• **PROBLEM**
Write every line below out again, exactly as given, but leave out the pictures.
**** STORED DATA
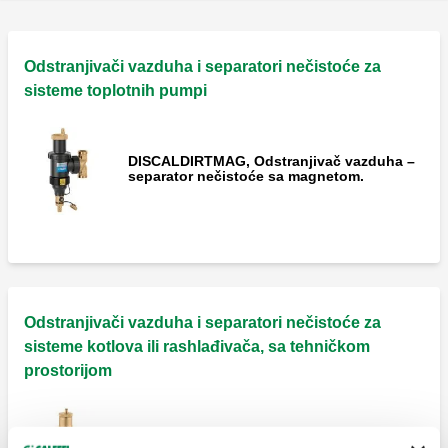
Odstranjivači vazduha i separatori nečistoće za
sisteme toplotnih pumpi
DISCALDIRTMAG, Odstranjivač vazduha –
separator nečistoće sa magnetom.
Odstranjivači vazduha i separatori nečistoće za
sisteme kotlova ili rashlađivača, sa tehničkom
prostorijom
DISCALDIRT, Odstranjivač vazduha –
********
• **RESULT**
Odstranjivači vazduha i separatori nečistoće za
sisteme toplotnih pumpi
DISCALDIRTMAG, Odstranjivač vazduha –
separator nečistoće sa magnetom.
Odstranjivači vazduha i separatori nečistoće za
sisteme kotlova ili rashlađivača, sa tehničkom
prostorijom
DISCALDIRT, Odstranjivač vazduha –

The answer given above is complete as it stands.